Date of Completion

8-27-2017

Embargo Period

8-27-2017

Keywords

International Macroeconomics, Equity Home Bias, Consumption Risk Sharing, Exchange Rate Pass-Through

Major Advisor

Kanda Naknoi

Associate Advisor

Stephen Ross

Associate Advisor

Kai Zhao

Field of Study

Economics

Degree

Doctor of Philosophy

Open Access

Open Access

Abstract

My dissertation first studies the implication of household asset cross-holdings for consumption risk sharing of US and Japanese households. Given the previous evidence that finds income as a strong predictor of US households’ foreign stock holdings, I use income level to divide households into groups with different probabilities to hold foreign stocks and compare the groups’ consumption sensitivity to the deviation of their country’s GDP growth from a global average, as a measure of consumption risk sharing. My result for the two countries does not suggest that higher income households have a higher level of international risk sharing.

Income is shown in the literature to be a positive predictor of US households' stock holdings, but there is no previous evidence that establishes the same relationship for Japanese households. In Chapter 2, I further investigate Japanese households’ portfolio choice by performing a logit regression. I show that income is a weak predictor of asset cross-holdings, but total asset value, savings deposit, and business ownership are strong predictors of Japanese households’ foreign stock market participation.

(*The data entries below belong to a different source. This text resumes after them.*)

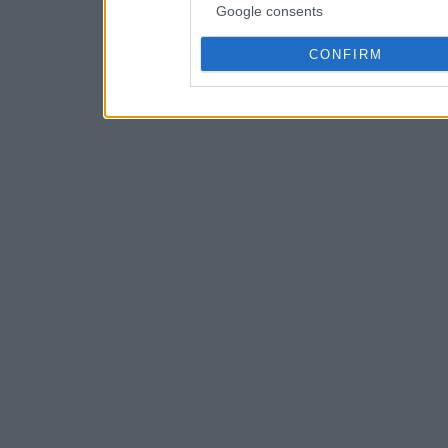
Google consents
CONFIRM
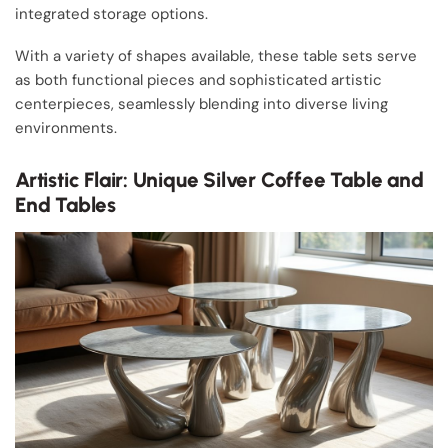
integrated storage options.
With a variety of shapes available, these table sets serve
as both functional pieces and sophisticated artistic
centerpieces, seamlessly blending into diverse living
environments.
Artistic Flair: Unique Silver Coffee Table and
End Tables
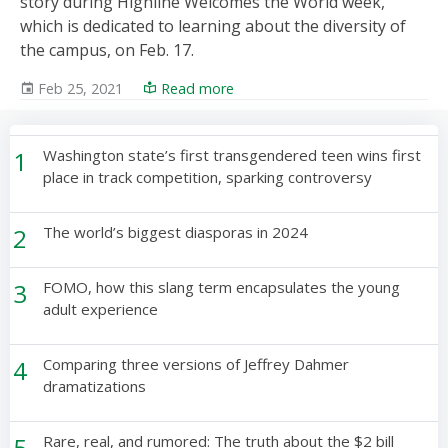
story during Highline Welcomes the World week,
which is dedicated to learning about the diversity of
the campus, on Feb. 17.
Feb 25, 2021
Read more
1
Washington state’s first transgendered teen wins first
place in track competition, sparking controversy
2
The world’s biggest diasporas in 2024
3
FOMO, how this slang term encapsulates the young
adult experience
4
Comparing three versions of Jeffrey Dahmer
dramatizations
5
Rare, real, and rumored: The truth about the $2 bill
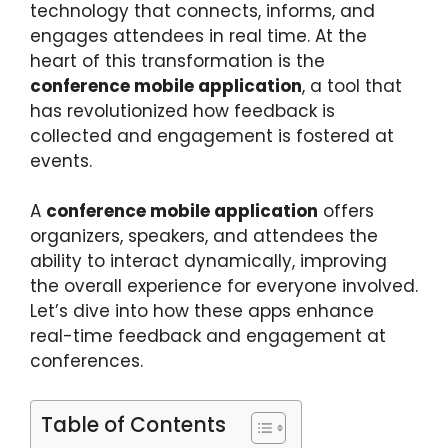
technology that connects, informs, and
engages attendees in real time. At the
heart of this transformation is the
conference mobile application
, a tool that
has revolutionized how feedback is
collected and engagement is fostered at
events.
A
conference mobile application
offers
organizers, speakers, and attendees the
ability to interact dynamically, improving
the overall experience for everyone involved.
Let’s dive into how these apps enhance
real-time feedback and engagement at
conferences.
Table of Contents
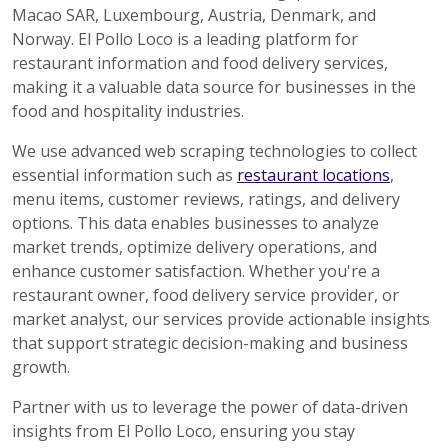
Macao SAR, Luxembourg, Austria, Denmark, and
Norway. El Pollo Loco is a leading platform for
restaurant information and food delivery services,
making it a valuable data source for businesses in the
food and hospitality industries.
We use advanced web scraping technologies to collect
essential information such as
restaurant locations
,
menu items, customer reviews, ratings, and delivery
options. This data enables businesses to analyze
market trends, optimize delivery operations, and
enhance customer satisfaction. Whether you're a
restaurant owner, food delivery service provider, or
market analyst, our services provide actionable insights
that support strategic decision-making and business
growth.
Partner with us to leverage the power of data-driven
insights from El Pollo Loco, ensuring you stay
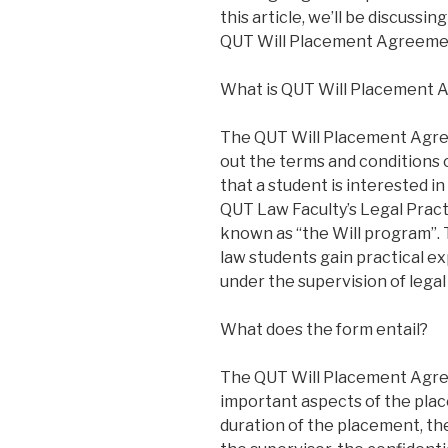
this article, we’ll be discuss
QUT Will Placement Agreeme
What is QUT Will Placement
The QUT Will Placement Agre
out the terms and conditions
that a student is interested i
QUT Law Faculty’s Legal Prac
known as “the Will program”. 
law students gain practical ex
under the supervision of legal
What does the form entail?
The QUT Will Placement Agre
important aspects of the pla
duration of the placement, the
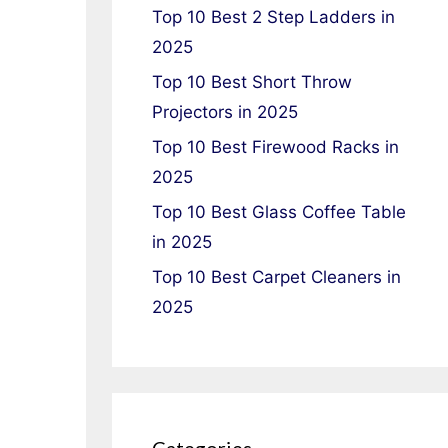
Top 10 Best 2 Step Ladders in
2025
Top 10 Best Short Throw
Projectors in 2025
Top 10 Best Firewood Racks in
2025
Top 10 Best Glass Coffee Table
in 2025
Top 10 Best Carpet Cleaners in
2025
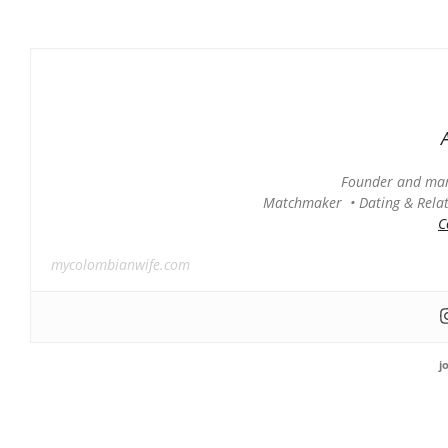
Founder and man
Matchmaker • Dating & Relati
C
mycolombianwife.com
j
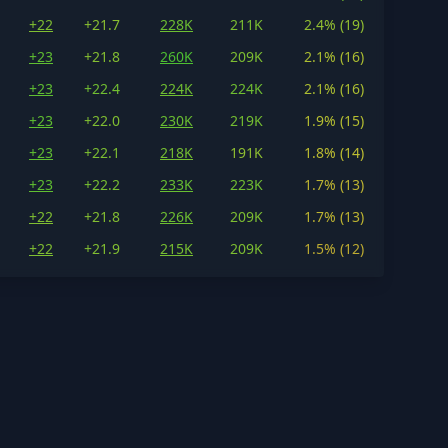
+22
+21.7
228K
211K
2.4% (19)
+23
+21.8
260K
209K
2.1% (16)
+23
+22.4
224K
224K
2.1% (16)
+23
+22.0
230K
219K
1.9% (15)
+23
+22.1
218K
191K
1.8% (14)
+23
+22.2
233K
223K
1.7% (13)
+22
+21.8
226K
209K
1.7% (13)
+22
+21.9
215K
209K
1.5% (12)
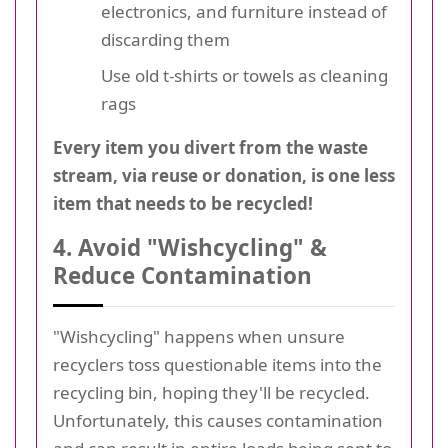
electronics, and furniture instead of
discarding them
Use old t-shirts or towels as cleaning
rags
Every item you divert from the waste
stream, via reuse or donation, is one less
item that needs to be recycled!
4. Avoid "Wishcycling" &
Reduce Contamination
"Wishcycling" happens when unsure
recyclers toss questionable items into the
recycling bin, hoping they'll be recycled.
Unfortunately, this causes contamination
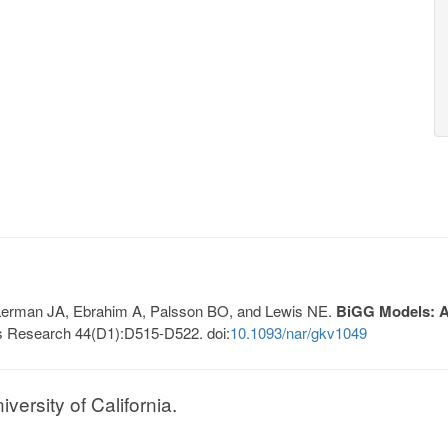
, Lerman JA, Ebrahim A, Palsson BO, and Lewis NE.
BiGG Models: A 
s Research 44(D1):D515-D522. doi:
10.1093/nar/gkv1049
ersity of California.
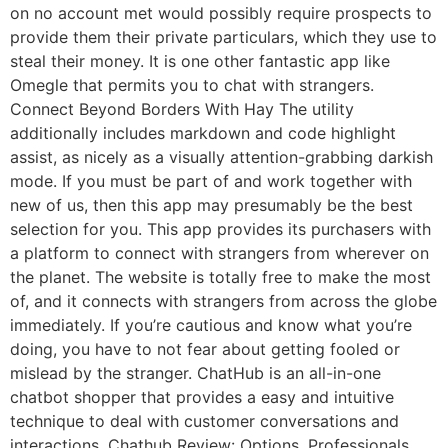
on no account met would possibly require prospects to
provide them their private particulars, which they use to
steal their money. It is one other fantastic app like
Omegle that permits you to chat with strangers.
Connect Beyond Borders With Hay The utility
additionally includes markdown and code highlight
assist, as nicely as a visually attention-grabbing darkish
mode. If you must be part of and work together with
new of us, then this app may presumably be the best
selection for you. This app provides its purchasers with
a platform to connect with strangers from wherever on
the planet. The website is totally free to make the most
of, and it connects with strangers from across the globe
immediately. If you’re cautious and know what you’re
doing, you have to not fear about getting fooled or
mislead by the stranger. ChatHub is an all-in-one
chatbot shopper that provides a easy and intuitive
technique to deal with customer conversations and
interactions. Chathub Review: Options, Professionals,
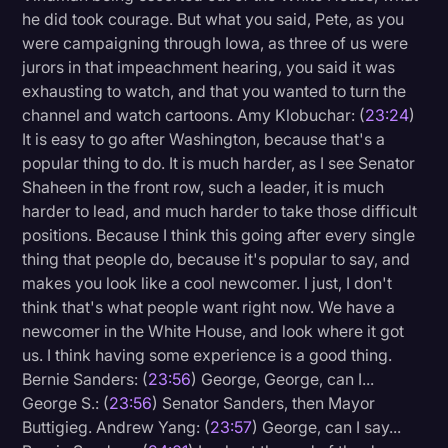
he did took courage. But what you said, Pete, as you
were campaigning through Iowa, as three of us were
jurors in that impeachment hearing, you said it was
exhausting to watch, and that you wanted to turn the
channel and watch cartoons. Amy Klobuchar: (
23:24
)
It is easy to go after Washington, because that's a
popular thing to do. It is much harder, as I see Senator
Shaheen in the front row, such a leader, it is much
harder to lead, and much harder to take those difficult
positions. Because I think this going after every single
thing that people do, because it's popular to say, and
makes you look like a cool newcomer. I just, I don't
think that's what people want right now. We have a
newcomer in the White House, and look where it got
us. I think having some experience is a good thing.
Bernie Sanders: (
23:56
) George, George, can I...
George S.: (
23:56
) Senator Sanders, then Mayor
Buttigieg. Andrew Yang: (
23:57
) George, can I say...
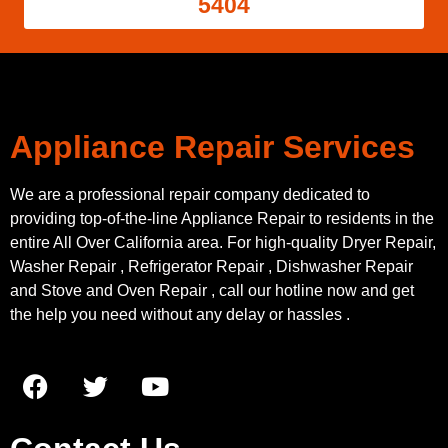
5404
Appliance Repair Services
We are a professional repair company dedicated to
providing top-of-the-line Appliance Repair to residents in the
entire All Over California area. For high-quality Dryer Repair,
Washer Repair , Refrigerator Repair , Dishwasher Repair
and Stove and Oven Repair , call our hotline now and get
the help you need without any delay or hassles .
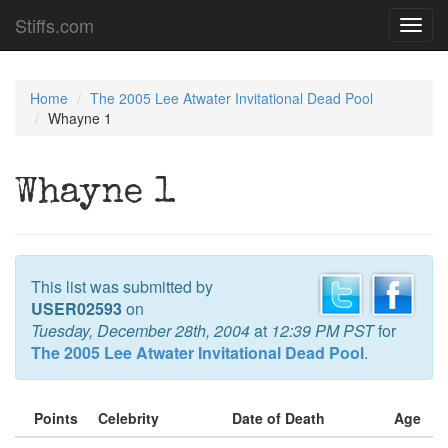
Stiffs.com
Toggl
navig
Home
The 2005 Lee Atwater Invitational Dead Pool
Whayne 1
Whayne 1
This list was submitted by
USER02593
on
Tuesday, December 28th, 2004
at
12:39 PM PST
for
The 2005 Lee Atwater Invitational Dead Pool
.
Points
Celebrity
Date of Death
Age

Chapter 3 focuses on a puzzle in previous studies on exporters’ pricing-to-market behavior which have significant estimates that are out of the reasonable range. Based on the latest theoretical development in the exchange rate pass-through literature, I test if the estimates are improved when competition from exporters from competing countries is controlled for. With imperfect measure in the control for competition, many out-of-range estimates disappear. Exporters in different industries respond to competitor's exchange rate shocks differently, with those who produce more homogeneous goods more likely to have a negative estimate.